▶ _Exercise goal_
Give the number of lines in the data below containing the word "from", with no other text.

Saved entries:
--- START ---

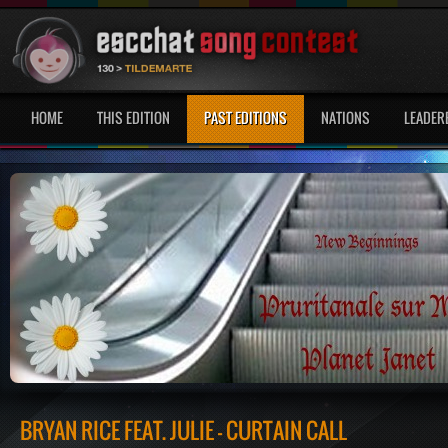
HOME
THIS EDITION
PAST EDITIONS
NATIONS
LEADER
BRYAN RICE FEAT. JULIE - CURTAIN CALL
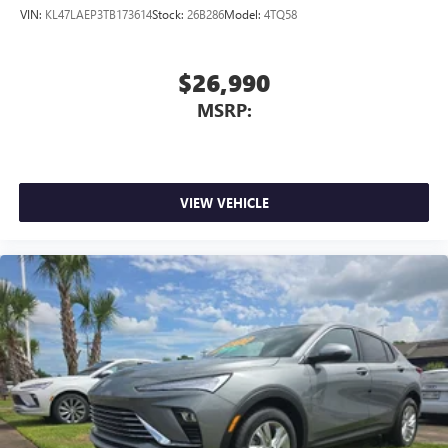
VIN:
KL47LAEP3TB173614
Stock:
26B286
Model:
4TQ58
$26,990
MSRP:
VIEW VEHICLE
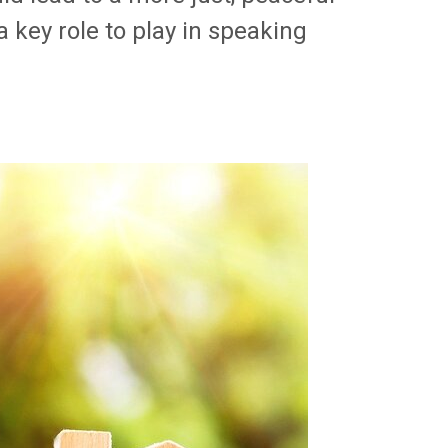
 key role to play in speaking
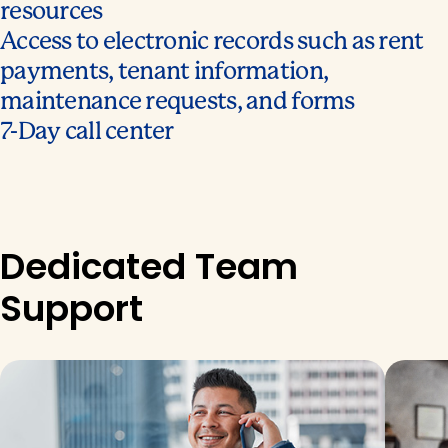
resources
Access to electronic records such as rent
payments, tenant information,
maintenance requests, and forms
7-Day call center
Dedicated Team
Support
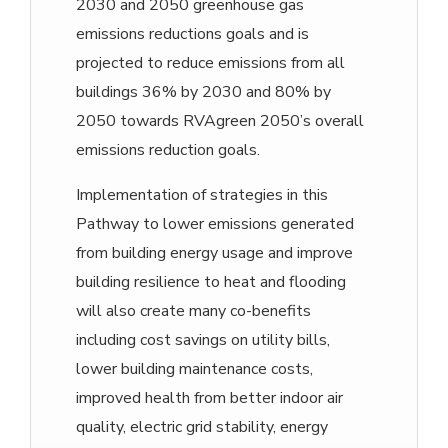
2030 and 2050 greenhouse gas
emissions reductions goals and is
projected to reduce emissions from all
buildings 36% by 2030 and 80% by
2050 towards RVAgreen 2050’s overall
emissions reduction goals.
Implementation of strategies in this
Pathway to lower emissions generated
from building energy usage and improve
building resilience to heat and flooding
will also create many co-benefits
including cost savings on utility bills,
lower building maintenance costs,
improved health from better indoor air
quality, electric grid stability, energy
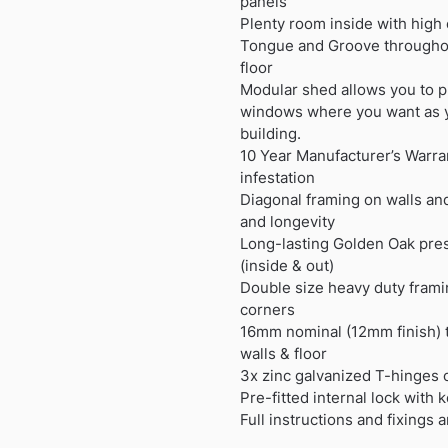
panels
Plenty room inside with high
Tongue and Groove throughou
floor
Modular shed allows you to p
windows where you want as 
building.
10 Year Manufacturer’s Warran
infestation
Diagonal framing on walls and
and longevity
Long-lasting Golden Oak pres
(inside & out)
Double size heavy duty frami
corners
16mm nominal (12mm finish) 
walls & floor
3x zinc galvanized T-hinges 
Pre-fitted internal lock with 
Full instructions and fixings 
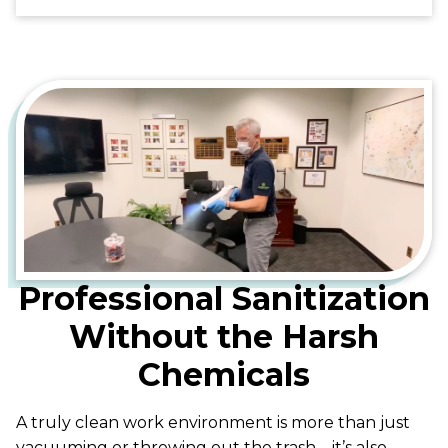
Professional Sanitization
Without the Harsh
Chemicals
A truly clean work environment is more than just
vacuuming or throwing out the trash—it’s also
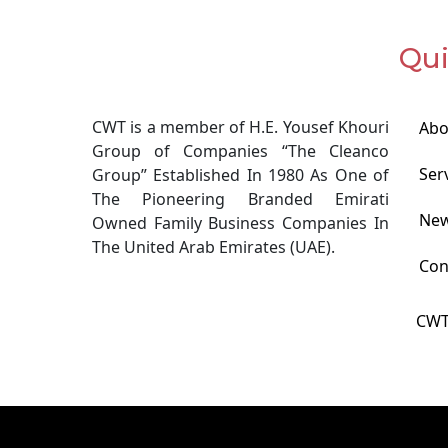
Qui
CWT is a member of H.E. Yousef Khouri
Abo
Group of Companies “The Cleanco
Ser
Group” Established In 1980 As One of
The Pioneering Branded Emirati
Ne
Owned Family Business Companies In
The United Arab Emirates (UAE).
Con
CWT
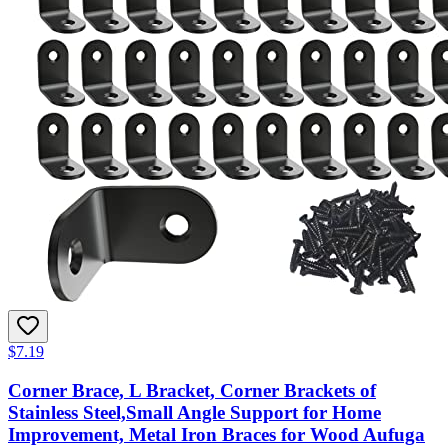
$7.19
Corner Brace, L Bracket, Corner Brackets of
Stainless Steel,Small Angle Support for Home
Improvement, Metal Iron Braces for Wood Aufuga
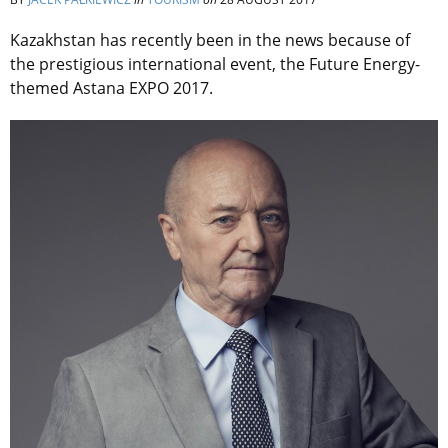
Kazakhstan has recently been in the news because of
the prestigious international event, the Future Energy-
themed Astana EXPO 2017.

--- END ---

▶ _Response for this exercise_
3